● **WHAT IS REQUIRED**
Copy out each line below that has the word "Store" in it.

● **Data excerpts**
▼▼▼

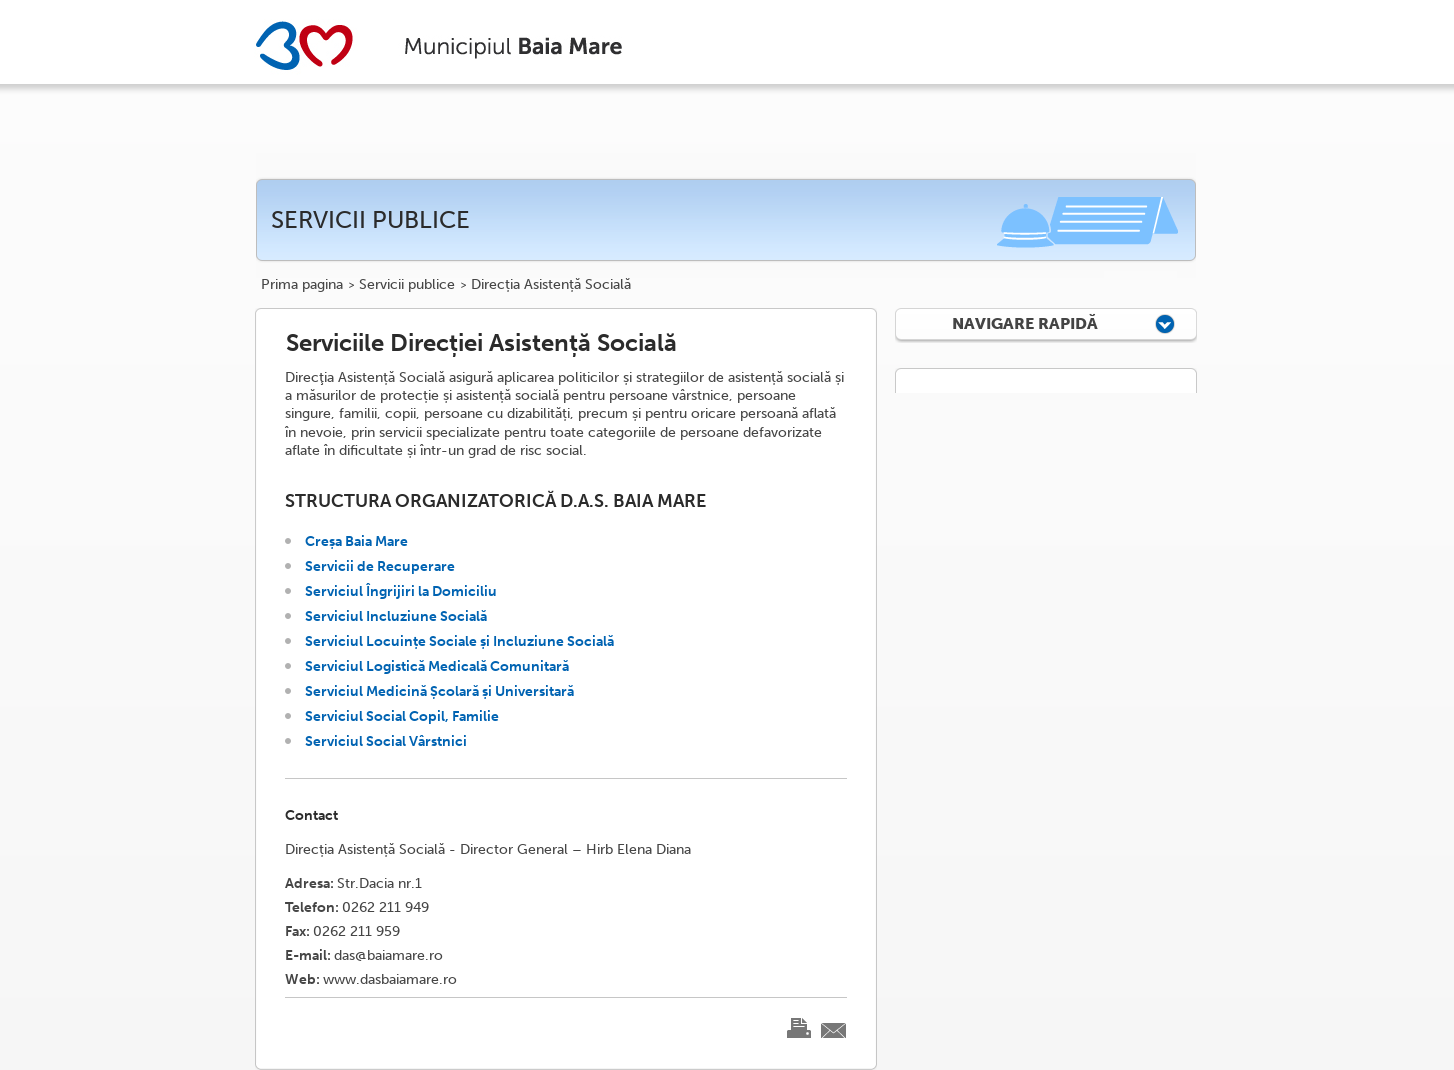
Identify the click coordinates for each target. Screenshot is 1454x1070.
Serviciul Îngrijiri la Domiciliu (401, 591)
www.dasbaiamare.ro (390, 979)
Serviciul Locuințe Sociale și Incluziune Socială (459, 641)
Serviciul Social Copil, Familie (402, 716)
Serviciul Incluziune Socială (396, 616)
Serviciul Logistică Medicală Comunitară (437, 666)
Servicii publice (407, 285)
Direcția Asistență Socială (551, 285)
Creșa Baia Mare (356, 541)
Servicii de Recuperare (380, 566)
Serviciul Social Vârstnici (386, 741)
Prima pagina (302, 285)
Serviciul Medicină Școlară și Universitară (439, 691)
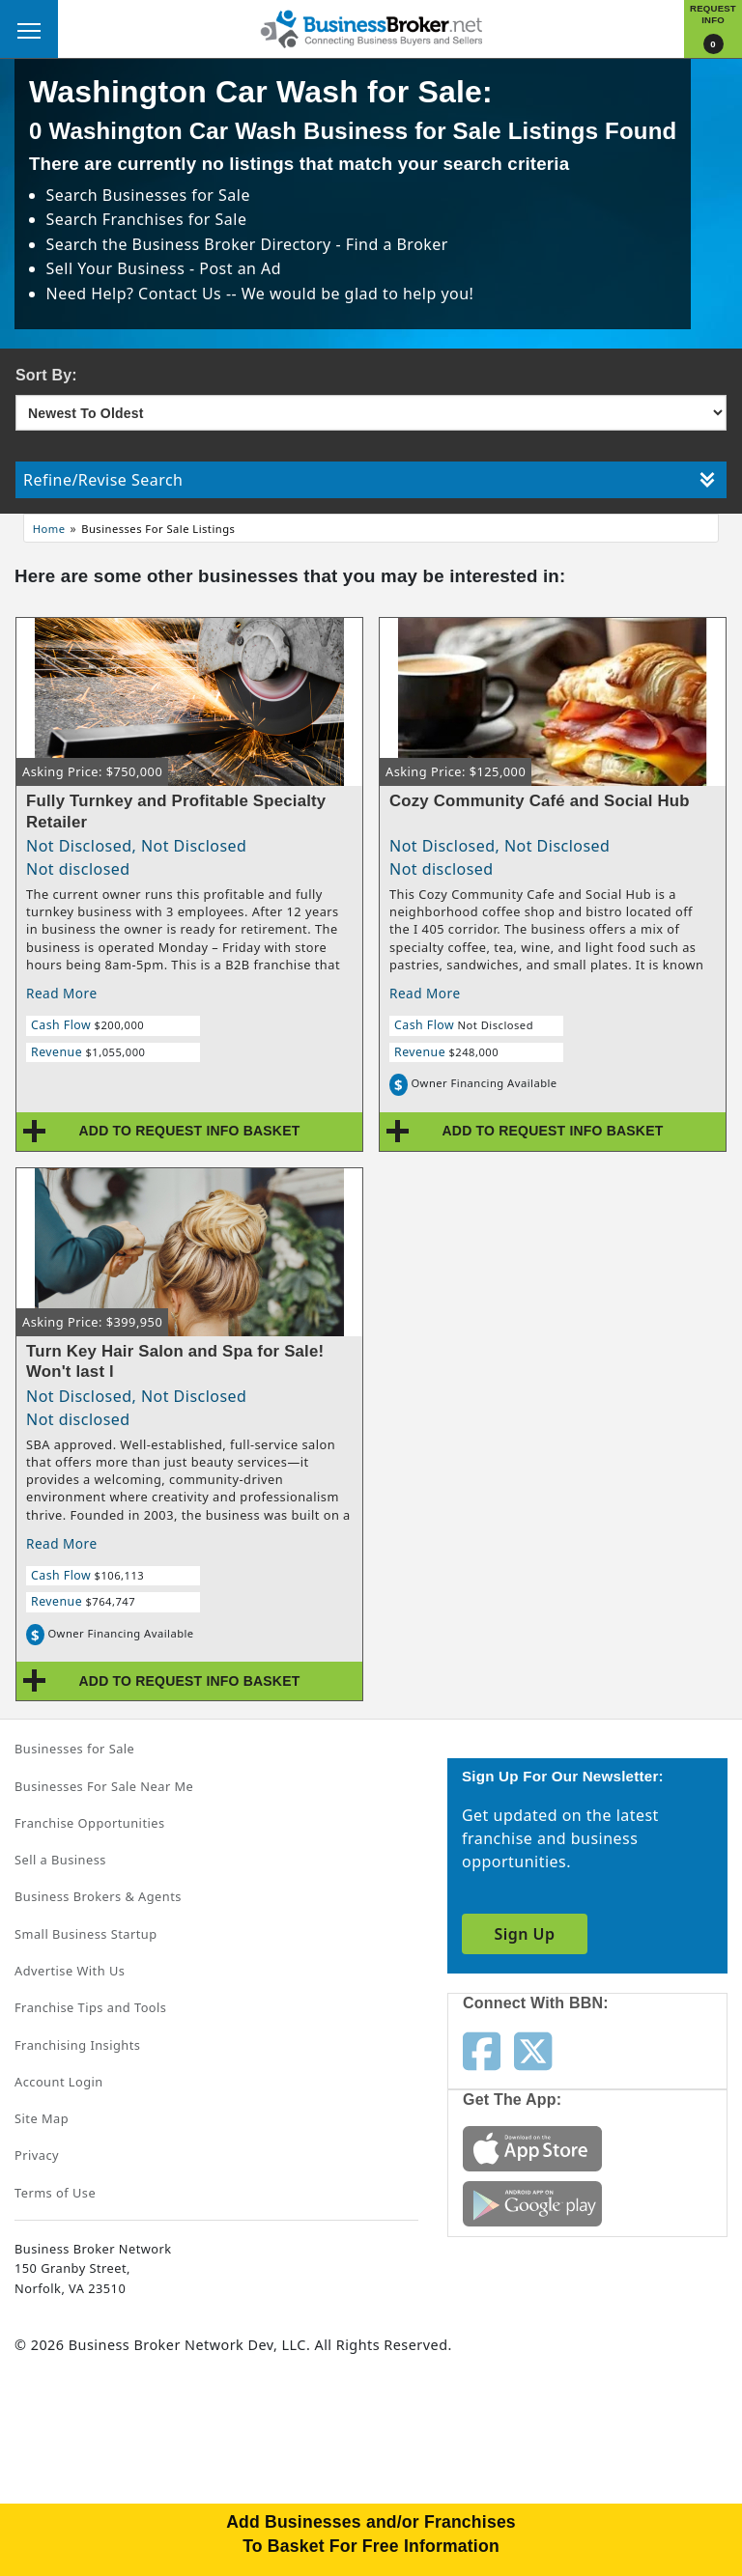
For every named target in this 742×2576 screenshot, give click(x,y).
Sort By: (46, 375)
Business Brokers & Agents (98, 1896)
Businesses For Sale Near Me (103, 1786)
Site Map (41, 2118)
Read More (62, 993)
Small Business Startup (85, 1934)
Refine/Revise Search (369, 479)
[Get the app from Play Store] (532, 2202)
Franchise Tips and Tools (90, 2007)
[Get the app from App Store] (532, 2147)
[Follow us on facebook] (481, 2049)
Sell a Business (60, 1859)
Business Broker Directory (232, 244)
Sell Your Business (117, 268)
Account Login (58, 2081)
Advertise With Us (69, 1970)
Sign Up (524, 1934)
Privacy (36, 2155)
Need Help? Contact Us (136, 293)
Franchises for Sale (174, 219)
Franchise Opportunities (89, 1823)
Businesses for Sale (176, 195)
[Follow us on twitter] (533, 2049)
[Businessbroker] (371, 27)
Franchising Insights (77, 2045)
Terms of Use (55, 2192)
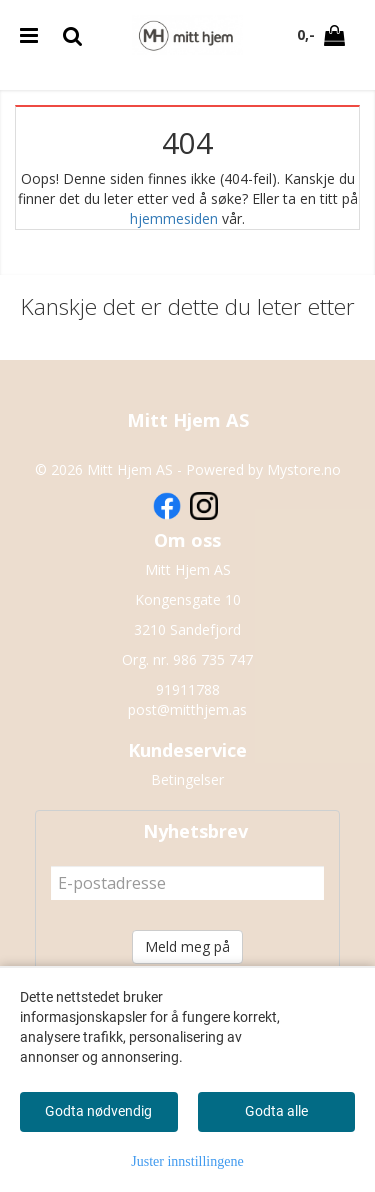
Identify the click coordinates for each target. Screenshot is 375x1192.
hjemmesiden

▲▲▲
▼▼▼

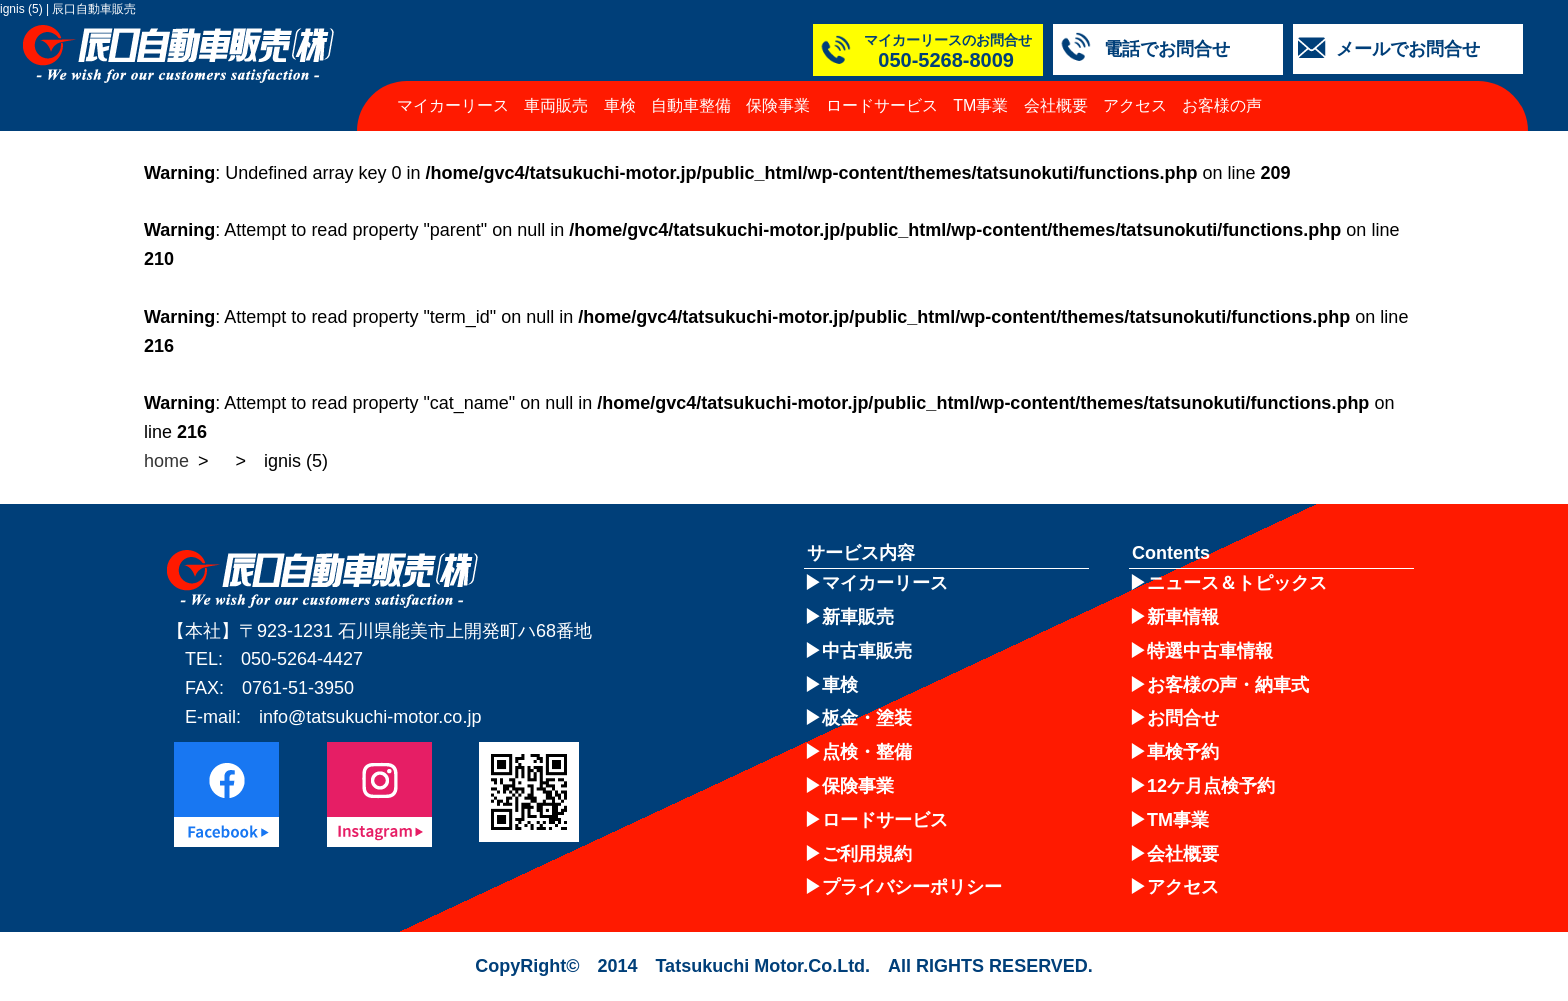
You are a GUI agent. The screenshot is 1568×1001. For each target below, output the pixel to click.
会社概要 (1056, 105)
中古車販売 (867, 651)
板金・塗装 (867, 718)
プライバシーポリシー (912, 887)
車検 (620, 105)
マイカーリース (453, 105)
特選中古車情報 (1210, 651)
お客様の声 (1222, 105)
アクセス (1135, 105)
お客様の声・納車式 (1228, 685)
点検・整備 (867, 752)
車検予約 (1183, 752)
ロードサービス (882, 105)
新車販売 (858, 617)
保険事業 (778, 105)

▲▲▲

● **WRITTEN SOLUTION**
[Get the app from Play Store] (532, 2202)
[Get the app from App Store] (532, 2147)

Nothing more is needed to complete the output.